RALP offers patients suffering from prostate cancer a minimally invasive approach to radical prostatectomy. In recent meta-analysis studies it has been implicated that RALP has comparable, if not better outcomes than conventional open and laparoscopic procedures. However, prospective multi-institutional randomized controlled trials need to be designed where the outcomes are evaluated by an independent third party, looking at the outcomes following different techniques. The authors advocate retrograde nerve sparing in an antegrade prostatectomy in order to minimize the risk of unintentional trauma during antegrade approach. However, regardless of the technique, wise clinical judgment should be made intra-operatively when considering nerve sparing and a careful and patient dissection should be performed athermally around the neurovascular bundles.

CONFLICT OF INTEREST

None declared.

Accepted after revision:

January 7, 2010

EDITORIAL COMMENT

The paper is good and its main qualities include the fact that it was well written (in a simple and clear manner) and raised an issue that is still relevant in the field of Urology, which is the sexual outcome of radical prostatectomy.

The authors perform a review that includes the recent history of retropubic radical prostatectomy, starting with the anatomical studies of Walsh and covering the procedure’s evolution, including laparoscopic and robotic prostatectomies. They appraise the surgical technique for preservation of the neurovascular bundles (NVB’s) with great clarity and present comparative results between the robotic and the other forms of surgery. The strong point of this work is definitely the review of the anatomy and of the contemporary surgical techniques for preservation of the NVB’s.

The authors are clear in stating that the results of the robotic surgery are comparable to those obtained through other techniques, retropubic and laparoscopic, maybe presenting a slight advantage regarding the period for return of the erectile function. Although they are deeply involved in the robotic surgery, the Authors do not present definitive results in favor of such technique, which already has 10 years of evolution.

The authors did not convey final solutions or truths about the subject, but they questioned the different criteria that are currently being used in the definition of sexual potency and appointed the need for a standardized criteria on future comparative studies.

Dr.

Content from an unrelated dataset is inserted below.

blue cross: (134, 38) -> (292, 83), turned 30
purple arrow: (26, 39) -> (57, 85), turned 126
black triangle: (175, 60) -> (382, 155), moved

Lisias N. Castilho

Catholic University

Campinas, SP, Brazil

E-mail: lisias@dglnet.com.br

EDITORIAL COMMENT

Robot-Assisted Laparoscopic Prostatectomy (RALP) is increasingly performed at specialized centers worldwide. The Robot is becoming an important tool for performance of minimally invasive surgical procedures around the world. With gathering experience, the technique has been shown to be feasible and reproducible.

The RALP approach offers the some advantages as laparoscopic surgery as less postoperative pain, fewer analgesics drugs and early mobilization. The magnification of the surgical field and the 3D images, allow a better view during the dissection of the neuro-vascular bundles and the urethro-vesical anastomosis. The procedure has added new hopes of reducing operative times and the learning curve for Minimally Invasive Prostatectomy.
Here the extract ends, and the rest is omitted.